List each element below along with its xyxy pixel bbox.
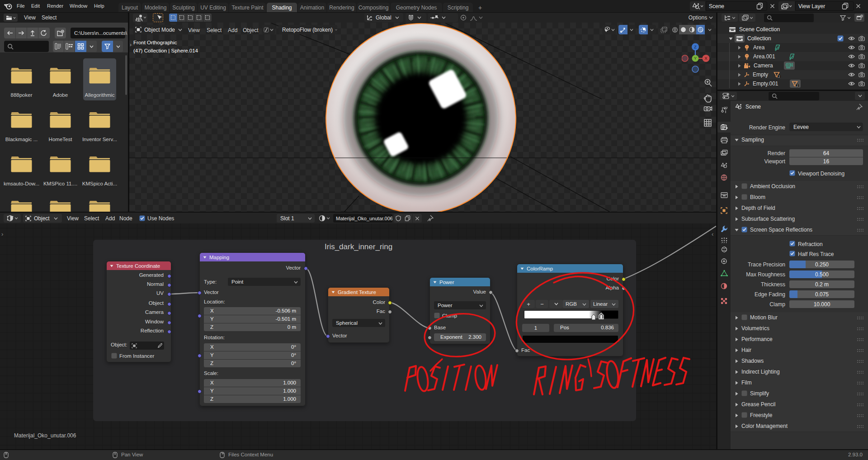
svg-text:2: 2 [796,83,798,87]
svg-text:Y: Y [694,56,697,61]
svg-text:2: 2 [778,74,780,78]
svg-text:Z: Z [694,45,697,49]
svg-text:X: X [704,56,707,61]
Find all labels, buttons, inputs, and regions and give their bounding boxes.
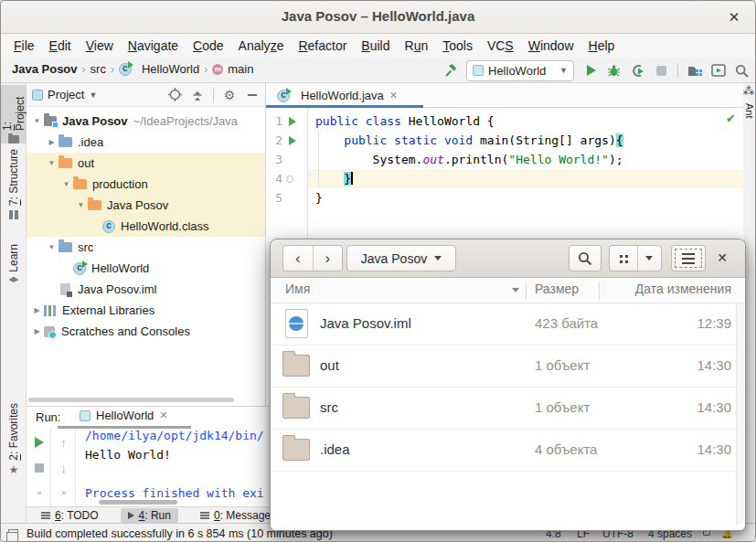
- search-button[interactable]: [569, 245, 602, 271]
- run-button[interactable]: [582, 63, 598, 79]
- tree-row-helloworld[interactable]: HelloWorld: [27, 258, 265, 279]
- tree-row-src[interactable]: ▼ src: [27, 237, 265, 258]
- tree-row-iml[interactable]: Java Posov.iml: [27, 279, 265, 300]
- chevron-expanded-icon[interactable]: ▼: [59, 180, 73, 188]
- chevron-expanded-icon[interactable]: ▼: [74, 201, 88, 209]
- horizontal-scrollbar[interactable]: [28, 398, 234, 402]
- sidebar-item-ant[interactable]: Ant: [742, 88, 756, 143]
- more-actions-icon[interactable]: »: [27, 483, 51, 503]
- file-row-src[interactable]: src 1 объект 14:30: [271, 388, 745, 430]
- path-button[interactable]: Java Posov: [346, 245, 456, 271]
- tree-row-external-libraries[interactable]: ▶ External Libraries: [27, 300, 265, 321]
- run-coverage-icon[interactable]: [630, 63, 645, 79]
- up-stack-icon[interactable]: ↑: [51, 432, 76, 452]
- chevron-collapsed-icon[interactable]: ▶: [30, 306, 44, 314]
- chevron-expanded-icon[interactable]: ▼: [30, 117, 44, 125]
- fold-marker-icon[interactable]: [286, 175, 293, 183]
- stop-button[interactable]: [654, 63, 669, 79]
- close-tab-icon[interactable]: ✕: [159, 409, 167, 421]
- menu-navigate[interactable]: Navigate: [121, 36, 186, 56]
- back-icon[interactable]: ‹: [283, 246, 313, 271]
- stop-button[interactable]: [27, 458, 51, 478]
- grid-view-icon[interactable]: [610, 246, 637, 271]
- menu-analyze[interactable]: Analyze: [231, 36, 292, 56]
- chevron-expanded-icon[interactable]: ▼: [45, 243, 59, 251]
- down-stack-icon[interactable]: ↓: [51, 458, 76, 478]
- run-tab-helloworld[interactable]: HelloWorld ✕: [80, 409, 168, 422]
- close-icon[interactable]: [712, 248, 732, 268]
- menu-code[interactable]: Code: [186, 36, 230, 56]
- code-line: public static void main(String[] args){: [315, 131, 743, 150]
- breadcrumb-project[interactable]: Java Posov: [12, 62, 78, 76]
- horizontal-scrollbar[interactable]: [99, 500, 177, 505]
- hide-panel-icon[interactable]: [245, 88, 260, 102]
- run-method-gutter-icon[interactable]: [289, 136, 296, 145]
- run-toolbar: HelloWorld ▼: [442, 59, 750, 81]
- more-actions-icon[interactable]: »: [51, 483, 76, 503]
- file-row-idea[interactable]: .idea 4 объекта 14:30: [271, 430, 745, 472]
- file-manager-header-bar[interactable]: ‹ › Java Posov: [271, 239, 745, 278]
- ide-window: Java Posov – HelloWorld.java File Edit V…: [0, 0, 756, 542]
- tree-row-scratches[interactable]: ▶ Scratches and Consoles: [27, 321, 265, 342]
- breadcrumb-method[interactable]: main: [228, 62, 253, 76]
- column-size[interactable]: Размер: [535, 282, 579, 296]
- menu-view[interactable]: View: [79, 36, 121, 56]
- debug-bug-icon[interactable]: [606, 63, 622, 79]
- tab-helloworld-java[interactable]: HelloWorld.java ✕: [266, 83, 409, 108]
- menu-file[interactable]: File: [6, 36, 42, 56]
- rerun-button[interactable]: [27, 432, 51, 452]
- run-class-gutter-icon[interactable]: [289, 117, 296, 126]
- breadcrumb-src[interactable]: src: [91, 62, 106, 76]
- menu-window[interactable]: Window: [521, 36, 581, 56]
- sidebar-item-learn[interactable]: Learn: [1, 244, 27, 312]
- breadcrumb-class[interactable]: HelloWorld: [142, 62, 199, 76]
- menu-help[interactable]: Help: [581, 36, 623, 56]
- profiler-icon[interactable]: [687, 63, 702, 79]
- toolbar-item-run[interactable]: 4: Run: [121, 508, 178, 523]
- menu-vcs[interactable]: VCS: [480, 36, 521, 56]
- collapse-all-icon[interactable]: [190, 88, 205, 102]
- chevron-collapsed-icon[interactable]: ▶: [30, 327, 44, 335]
- sidebar-item-project[interactable]: 1: Project: [1, 85, 27, 143]
- run-anything-icon[interactable]: [710, 63, 726, 79]
- build-hammer-icon[interactable]: [442, 63, 458, 79]
- vertical-scrollbar[interactable]: [736, 303, 744, 525]
- toolbar-item-todo[interactable]: 6: TODO: [34, 508, 106, 523]
- close-icon[interactable]: [724, 7, 744, 27]
- menu-build[interactable]: Build: [354, 36, 397, 56]
- tool-window-switcher-icon[interactable]: [8, 529, 18, 537]
- column-modified[interactable]: Дата изменения: [635, 282, 731, 296]
- chevron-expanded-icon[interactable]: ▼: [45, 159, 59, 167]
- tree-row-production[interactable]: ▼ production: [27, 174, 265, 195]
- code-editor[interactable]: public class HelloWorld { public static …: [315, 112, 743, 207]
- hamburger-menu-button[interactable]: [671, 245, 706, 271]
- project-panel-title[interactable]: Project: [48, 88, 84, 101]
- file-row-out[interactable]: out 1 объект 14:30: [271, 345, 745, 388]
- tree-row-helloworld-class[interactable]: HelloWorld.class: [27, 216, 265, 237]
- gear-icon[interactable]: ⚙: [222, 88, 237, 102]
- forward-icon[interactable]: ›: [313, 246, 342, 271]
- title-bar[interactable]: Java Posov – HelloWorld.java: [1, 1, 755, 34]
- chevron-down-icon[interactable]: ▼: [89, 90, 97, 100]
- menu-tools[interactable]: Tools: [435, 36, 480, 56]
- sidebar-item-structure[interactable]: 7: Structure: [1, 149, 27, 237]
- run-toolbar-column: ↑ ↓ »: [51, 429, 76, 506]
- menu-edit[interactable]: Edit: [42, 36, 79, 56]
- tree-row-java-posov-out[interactable]: ▼ Java Posov: [27, 195, 265, 216]
- locate-file-icon[interactable]: [167, 88, 182, 102]
- chevron-collapsed-icon[interactable]: ▶: [45, 138, 59, 146]
- inspection-ok-icon[interactable]: ✔: [726, 112, 736, 125]
- tree-row-out[interactable]: ▼ out: [27, 153, 265, 174]
- tree-row-idea[interactable]: ▶ .idea: [27, 132, 265, 153]
- column-name[interactable]: Имя: [285, 282, 310, 296]
- menu-refactor[interactable]: Refactor: [291, 36, 354, 56]
- sidebar-item-favorites[interactable]: 2: Favorites ★: [1, 403, 27, 487]
- menu-run[interactable]: Run: [398, 36, 436, 56]
- file-row-iml[interactable]: Java Posov.iml 423 байта 12:39: [271, 303, 745, 345]
- close-tab-icon[interactable]: ✕: [389, 90, 398, 101]
- view-options-chevron-icon[interactable]: [638, 246, 661, 271]
- project-root-icon: [44, 116, 57, 126]
- search-everywhere-icon[interactable]: [734, 63, 750, 79]
- run-configuration-select[interactable]: HelloWorld ▼: [466, 60, 574, 81]
- tree-row-project-root[interactable]: ▼ Java Posov ~/IdeaProjects/Java: [27, 111, 265, 132]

*ABOUT THIS EXERCISE:* Wherever the string "stop" appears in the listing above, show the whole line.

*EXERCISE SOLUTION:*
- stop-button[interactable]: [654, 63, 669, 79]
- stop-button[interactable]: [27, 458, 51, 478]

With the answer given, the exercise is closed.